Action item> Would you return the records below character for character, without any images?

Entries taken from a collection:
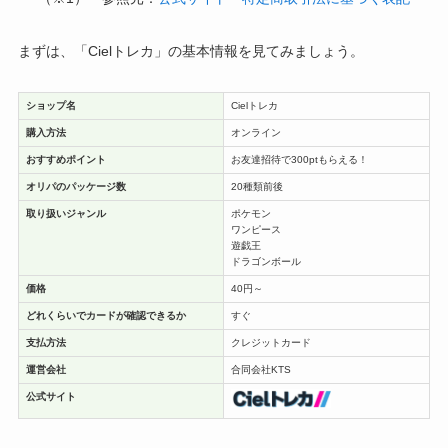
まずは、「Cielトレカ」の基本情報を見てみましょう。
ショップ名
Cielトレカ
購入方法
オンライン
おすすめポイント
お友達招待で300ptもらえる！
オリパのパッケージ数
20種類前後
取り扱いジャンル
ポケモン
ワンピース
遊戯王
ドラゴンボール
価格
40円～
どれくらいでカードが確認できるか
すぐ
支払方法
クレジットカード
運営会社
合同会社KTS
公式サイト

Response to this task>
まずは、「Cielトレカ」の基本情報を見てみましょう。
ショップ名
Cielトレカ
購入方法
オンライン
おすすめポイント
お友達招待で300ptもらえる！
オリパのパッケージ数
20種類前後
取り扱いジャンル
ポケモン
ワンピース
遊戯王
ドラゴンボール
価格
40円～
どれくらいでカードが確認できるか
すぐ
支払方法
クレジットカード
運営会社
合同会社KTS
公式サイト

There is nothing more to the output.